* **What you are asked to do**
Read through the entries below and return each line with the word "this".

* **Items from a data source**
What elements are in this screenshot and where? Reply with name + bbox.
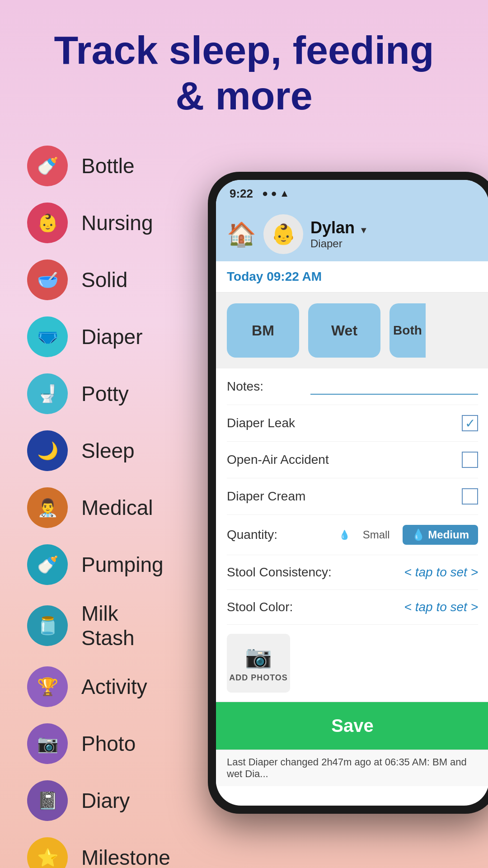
- stool-consistency-value[interactable]: < tap to set >: [404, 565, 478, 580]
- last-diaper-bar: Last Diaper changed 2h47m ago at 06:35 A…: [216, 750, 488, 786]
- diaper-options: BM Wet Both: [216, 292, 488, 368]
- photo-label: Photo: [81, 731, 136, 756]
- diaper-leak-label: Diaper Leak: [227, 416, 462, 430]
- milk-stash-label: Milk Stash: [81, 601, 167, 650]
- user-section: Diaper: [310, 237, 368, 250]
- save-button[interactable]: Save: [331, 716, 373, 736]
- hero-title: Track sleep, feeding & more: [0, 0, 488, 137]
- diaper-label: Diaper: [81, 325, 143, 349]
- feature-item-medical[interactable]: 👨‍⚕️Medical: [27, 487, 167, 528]
- both-button[interactable]: Both: [389, 303, 426, 358]
- feature-item-solid[interactable]: 🥣Solid: [27, 259, 167, 300]
- milk-stash-icon: 🫙: [27, 605, 68, 646]
- feature-item-milk-stash[interactable]: 🫙Milk Stash: [27, 601, 167, 650]
- feature-item-potty[interactable]: 🚽Potty: [27, 373, 167, 414]
- feature-item-photo[interactable]: 📷Photo: [27, 723, 167, 764]
- add-photos-button[interactable]: 📷 ADD PHOTOS: [227, 634, 290, 693]
- bottle-label: Bottle: [81, 154, 135, 178]
- user-info: Dylan ▼ Diaper: [310, 218, 368, 250]
- feature-item-milestone[interactable]: ⭐Milestone: [27, 837, 167, 868]
- save-bar: Save: [216, 702, 488, 750]
- nursing-icon: 👶: [27, 203, 68, 243]
- activity-label: Activity: [81, 675, 147, 699]
- open-air-checkbox[interactable]: [462, 452, 478, 468]
- bottle-icon: 🍼: [27, 146, 68, 186]
- drop-icon: 💧: [339, 529, 350, 540]
- quantity-row: Quantity: 💧 Small 💧 Medium: [227, 515, 478, 555]
- phone-outer: 9:22 ● ● ▲ 🏠 👶 Dylan ▼ Diaper: [208, 172, 488, 814]
- feature-item-activity[interactable]: 🏆Activity: [27, 666, 167, 707]
- open-air-row[interactable]: Open-Air Accident: [227, 442, 478, 478]
- pumping-icon: 🍼: [27, 544, 68, 585]
- stool-consistency-label: Stool Consistency:: [227, 565, 404, 580]
- drop-icon-medium: 💧: [412, 528, 425, 541]
- wet-button[interactable]: Wet: [308, 303, 380, 358]
- nursing-label: Nursing: [81, 211, 153, 235]
- activity-icon: 🏆: [27, 666, 68, 707]
- stool-color-value[interactable]: < tap to set >: [404, 600, 478, 614]
- avatar: 👶: [263, 214, 303, 254]
- form-section: Notes: Diaper Leak ✓ Open-Air Accident: [216, 368, 488, 625]
- stool-color-row[interactable]: Stool Color: < tap to set >: [227, 590, 478, 625]
- diaper-cream-checkbox[interactable]: [462, 488, 478, 505]
- stool-color-label: Stool Color:: [227, 600, 404, 614]
- feature-item-diary[interactable]: 📓Diary: [27, 780, 167, 821]
- feature-item-diaper[interactable]: 🩲Diaper: [27, 316, 167, 357]
- photo-icon: 📷: [27, 723, 68, 764]
- feature-item-bottle[interactable]: 🍼Bottle: [27, 146, 167, 186]
- diaper-icon: 🩲: [27, 316, 68, 357]
- date-header: Today 09:22 AM: [216, 261, 488, 292]
- solid-icon: 🥣: [27, 259, 68, 300]
- potty-icon: 🚽: [27, 373, 68, 414]
- app-wrapper: Track sleep, feeding & more 🍼Bottle👶Nurs…: [0, 0, 488, 868]
- pumping-label: Pumping: [81, 552, 164, 577]
- diaper-leak-row[interactable]: Diaper Leak ✓: [227, 405, 478, 442]
- status-icons: ● ● ▲: [262, 188, 290, 199]
- feature-item-nursing[interactable]: 👶Nursing: [27, 203, 167, 243]
- milestone-label: Milestone: [81, 845, 170, 868]
- status-time: 9:22: [230, 187, 253, 201]
- notes-input[interactable]: [310, 378, 478, 395]
- camera-icon: 📷: [245, 644, 272, 670]
- notes-row: Notes:: [227, 368, 478, 405]
- small-option[interactable]: Small: [356, 525, 397, 545]
- medical-label: Medical: [81, 495, 153, 520]
- notes-label: Notes:: [227, 379, 310, 394]
- milestone-icon: ⭐: [27, 837, 68, 868]
- diaper-cream-row[interactable]: Diaper Cream: [227, 478, 478, 515]
- medium-option[interactable]: 💧 Medium: [403, 525, 478, 545]
- quantity-options: 💧 Small 💧 Medium: [339, 525, 478, 545]
- sleep-label: Sleep: [81, 439, 135, 463]
- dropdown-arrow-icon[interactable]: ▼: [359, 225, 368, 235]
- solid-label: Solid: [81, 268, 127, 292]
- open-air-label: Open-Air Accident: [227, 453, 462, 467]
- medical-icon: 👨‍⚕️: [27, 487, 68, 528]
- sleep-icon: 🌙: [27, 430, 68, 471]
- status-bar: 9:22 ● ● ▲: [216, 180, 488, 207]
- bm-button[interactable]: BM: [227, 303, 299, 358]
- add-photos-label: ADD PHOTOS: [229, 673, 288, 683]
- diary-icon: 📓: [27, 780, 68, 821]
- user-name: Dylan ▼: [310, 218, 368, 237]
- feature-item-sleep[interactable]: 🌙Sleep: [27, 430, 167, 471]
- stool-consistency-row[interactable]: Stool Consistency: < tap to set >: [227, 555, 478, 590]
- photos-section: 📷 ADD PHOTOS: [216, 625, 488, 702]
- diaper-cream-label: Diaper Cream: [227, 489, 462, 504]
- app-header: 🏠 👶 Dylan ▼ Diaper: [216, 207, 488, 261]
- phone-mockup: 9:22 ● ● ▲ 🏠 👶 Dylan ▼ Diaper: [208, 172, 488, 814]
- feature-list: 🍼Bottle👶Nursing🥣Solid🩲Diaper🚽Potty🌙Sleep…: [0, 137, 194, 868]
- diaper-leak-checkbox[interactable]: ✓: [462, 415, 478, 431]
- quantity-label: Quantity:: [227, 528, 339, 542]
- feature-item-pumping[interactable]: 🍼Pumping: [27, 544, 167, 585]
- diary-label: Diary: [81, 788, 130, 813]
- home-icon[interactable]: 🏠: [227, 221, 256, 248]
- phone-screen: 9:22 ● ● ▲ 🏠 👶 Dylan ▼ Diaper: [216, 180, 488, 806]
- avatar-emoji: 👶: [271, 222, 296, 246]
- potty-label: Potty: [81, 382, 129, 406]
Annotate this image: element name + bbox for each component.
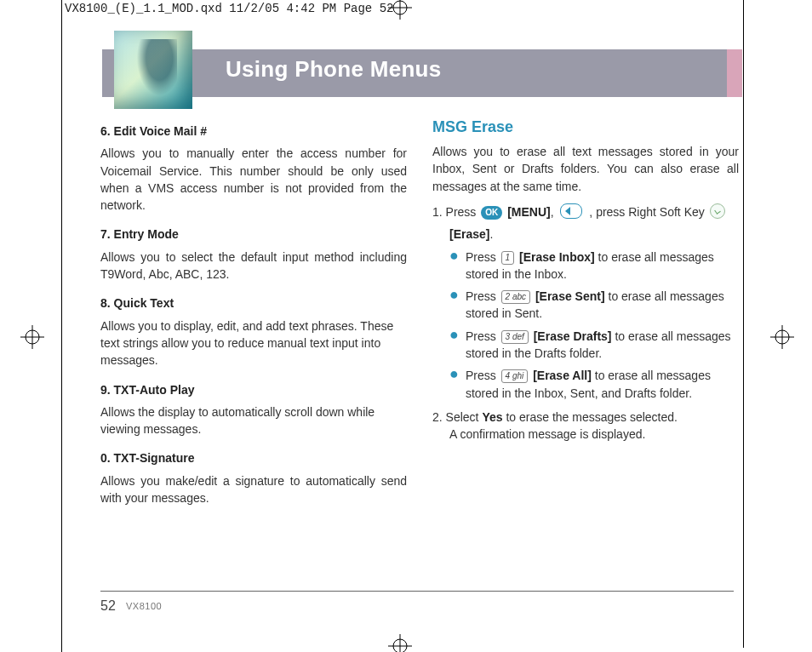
ok-key-icon: OK [481, 206, 502, 220]
banner-thumbnail-image [114, 31, 192, 109]
left-column: 6. Edit Voice Mail # Allows you to manua… [100, 111, 407, 515]
bullet-item: ● Press 4 ghi [Erase All] to erase all m… [449, 367, 739, 402]
svg-point-0 [393, 1, 407, 14]
action-label: [Erase Inbox] [519, 250, 595, 264]
bullet-text: Press 2 abc [Erase Sent] to erase all me… [466, 288, 739, 323]
bullet-dot-icon: ● [449, 249, 459, 283]
text: Press [466, 329, 500, 343]
text: . [489, 227, 493, 241]
keypad-4-icon: 4 ghi [501, 369, 529, 383]
yes-label: Yes [482, 410, 502, 424]
section-heading: 6. Edit Voice Mail # [100, 123, 407, 140]
section-body: Allows you to manually enter the access … [100, 145, 407, 214]
section-heading: 9. TXT-Auto Play [100, 381, 407, 398]
bullet-dot-icon: ● [449, 367, 459, 402]
erase-label: [Erase] [449, 227, 489, 241]
section-body: Allows you to display, edit, and add tex… [100, 317, 407, 369]
action-label: [Erase Drafts] [534, 329, 612, 343]
bullet-text: Press 4 ghi [Erase All] to erase all mes… [466, 367, 739, 402]
menu-label: [MENU] [504, 205, 550, 219]
model-label: VX8100 [126, 601, 162, 611]
section-heading: 7. Entry Mode [100, 226, 407, 243]
bullet-dot-icon: ● [449, 328, 459, 363]
text: Press [466, 289, 500, 303]
registration-mark-right-icon [770, 325, 794, 349]
banner-accent [727, 49, 742, 97]
topic-heading: MSG Erase [432, 116, 739, 138]
nav-left-icon [560, 203, 582, 219]
registration-mark-bottom-icon [388, 634, 412, 652]
section-heading: 8. Quick Text [100, 295, 407, 312]
page-title: Using Phone Menus [226, 56, 442, 83]
text: Press [466, 250, 500, 264]
text: , press Right Soft Key [586, 205, 707, 219]
right-column: MSG Erase Allows you to erase all text m… [432, 111, 739, 449]
proof-inner-line [61, 0, 62, 652]
text: Press [466, 369, 500, 382]
bullet-text: Press 1 [Erase Inbox] to erase all messa… [466, 249, 739, 283]
keypad-1-icon: 1 [501, 251, 515, 265]
text: 1. Press [432, 205, 479, 219]
action-label: [Erase Sent] [532, 289, 605, 303]
section-body: Allows the display to automatically scro… [100, 403, 407, 438]
text: , [551, 205, 558, 219]
text: A confirmation message is displayed. [449, 426, 645, 443]
step-1: 1. Press OK [MENU], , press Right Soft K… [432, 203, 739, 220]
section-body: Allows you make/edit a signature to auto… [100, 472, 407, 507]
registration-mark-left-icon [20, 325, 44, 349]
keypad-2-icon: 2 abc [501, 290, 530, 304]
svg-point-3 [393, 639, 407, 652]
step-1-cont: [Erase]. [449, 226, 739, 243]
right-soft-key-icon [710, 203, 725, 219]
bullet-item: ● Press 3 def [Erase Drafts] to erase al… [449, 328, 739, 363]
topic-intro: Allows you to erase all text messages st… [432, 143, 739, 195]
svg-point-9 [775, 330, 789, 344]
proof-header: VX8100_(E)_1.1_MOD.qxd 11/2/05 4:42 PM P… [65, 2, 393, 15]
footer-rule [100, 591, 734, 592]
text: 2. Select [432, 410, 482, 424]
section-body: Allows you to select the default input m… [100, 249, 407, 283]
step-2: 2. Select Yes to erase the messages sele… [432, 409, 739, 443]
page-number: 52 [100, 598, 116, 614]
bullet-text: Press 3 def [Erase Drafts] to erase all … [466, 328, 739, 363]
section-heading: 0. TXT-Signature [100, 449, 407, 466]
text: to erase the messages selected. [503, 410, 678, 424]
keypad-3-icon: 3 def [501, 330, 529, 344]
bullet-dot-icon: ● [449, 288, 459, 323]
action-label: [Erase All] [529, 369, 592, 382]
bullet-item: ● Press 2 abc [Erase Sent] to erase all … [449, 288, 739, 323]
bullet-item: ● Press 1 [Erase Inbox] to erase all mes… [449, 249, 739, 283]
svg-point-6 [26, 330, 39, 344]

* **Solution**
What elements are in this screenshot and where? Reply with name + bbox.
Annotate this image: element name + bbox for each component.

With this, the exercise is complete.